The system also introduced escalating bug-fixing strategies. I used a simple fix agent for straightforward failures and a mixture-of-agents approach for tricky bugs that used multiple models to reach consensus on the fix. Interactive and automated code review workflows rounded it out.
Key models: GPT-4 Turbo, early Claude 3 previews. Models getting cheaper and faster. Aider proving the concept of LLM-driven code editing.
2024: Multi-Modality Changes Everything
GPT-4o and the Gemini series brought multi-modality.
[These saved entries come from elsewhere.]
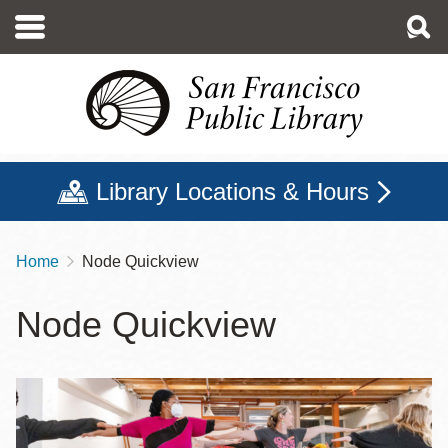
Skip
to
main
content
Library Locations & Hours
Home
Node Quickview
Breadcrumb
Node Quickview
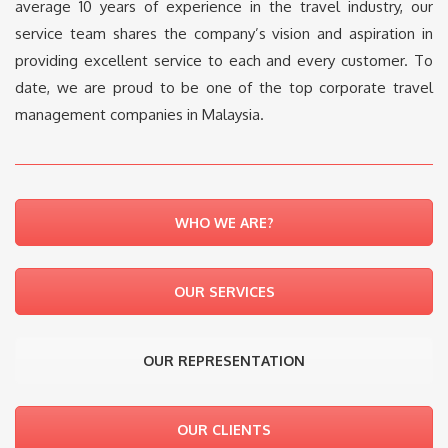
average 10 years of experience in the travel industry, our
service team shares the company’s vision and aspiration in
providing excellent service to each and every customer. To
date, we are proud to be one of the top corporate travel
management companies in Malaysia.
WHO WE ARE?
OUR SERVICES
OUR REPRESENTATION
OUR CLIENTS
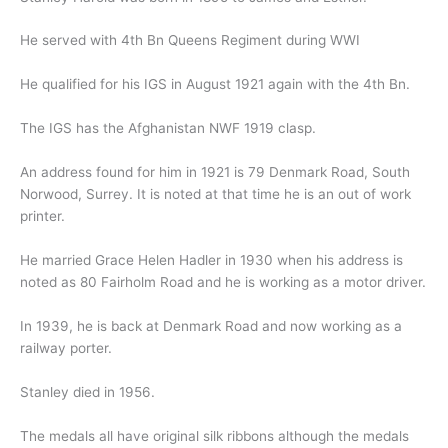
He served with 4th Bn Queens Regiment during WWI
He qualified for his IGS in August 1921 again with the 4th Bn.
The IGS has the Afghanistan NWF 1919 clasp.
An address found for him in 1921 is 79 Denmark Road, South
Norwood, Surrey. It is noted at that time he is an out of work
printer.
He married Grace Helen Hadler in 1930 when his address is
noted as 80 Fairholm Road and he is working as a motor driver.
In 1939, he is back at Denmark Road and now working as a
railway porter.
Stanley died in 1956.
The medals all have original silk ribbons although the medals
This became a big deal, particularly from November 2024 onward as costs dropped.
Voice Agent for My Son: Using GPT-4o and LiveKit, I created a voice agent. It was a personal AI voice friend for my son. I built a complete mobile app as a POC, and it was pure joy to build.
Voice TODO App: I also built a voice-based TODO app to manage my own task list by speaking to it.
Web Browser Agent: In late 2024, the Gemini 2 series of models made multi-modal inference more cost-effective. I built a Playwright-based browser agent that used the accessibility tree, screenshots, and naive Monte Carlo tree search for web navigation. Most of my time was spent trying to implement stealth techniques to avoid bot detection.
Key models: GPT-4o (multi-modal breakthrough), Gemini 2.0 Flash (cost-effective multi-modal). The era of seeing, hearing, and speaking.
January to April 2025: Reasoning Models and the DSL Revolution
The O1/O3 reasoning models changed what was possible in complex planning and code generation.
In January 2025, I started building a full DSL for the AI assistant, just as any Haskeller would. This allowed me to craft precise coding workflows: use an expensive model (like O1) to plan and architect, then have cheaper models execute the plan. Central agent plans, satellite agents execute.
Here's a small snippet of the DSL. These are some of the commands from init.lm, the entrypoint that wired everything together. The full init.lm is available as a gist if you want to see the complete picture:
# Feature development: from small edits to large multi-file features
user_command "ai_quick_edit" "llm_scripts/workflows/ai_quick_edit.lm"
user_command "ai_add_feature" "llm_scripts/workflows/ai_add_feature.lm"
user_command "ai_add_large_feature" "llm_scripts/workflows/ai_add_large_feature.lm"
# Bug fixing: escalating levels of sophistication
user_command "ai_fix_test" "llm_scripts/agents/smart_fix_test_agent.lm"
user_command "ai_fix_error" "llm_scripts/workflows/fix_error.lm"
user_command "ai_hard_test_fix" "llm_scripts/workflows/hard_test_fix.lm"
# Code review: interactive or automated
user_command "ai_interactive_review" "llm_scripts/workflows/interactive_code_review.lm"
user_command "ai_code_review" "llm_scripts/agents/code_review_agent.lm"
# GitHub integration: issue to PR in one command
user_command "ai_gh_issue_pr" "llm_scripts/workflows/ai_gh_issue_pr.lm"
# Research, memory, and context management
user_command "ai_research" "llm_scripts/workflows/ai_research_topic.lm"
user_command "create_memory" "llm_scripts/create_memory.lm"
user_command "extract_knowledge" "llm_scripts/extract_knowledge.lm"
# Mixture of Agents: consensus-driven problem solving
user_command "ai_moa" "llm_scripts/agents/mixture_of_agents.lm"
Every command mapped to a workflow script. Every workflow had guardrails, context management, and model selection built in. This was Claude Code before Claude Code, but written in a custom DSL instead of TypeScript.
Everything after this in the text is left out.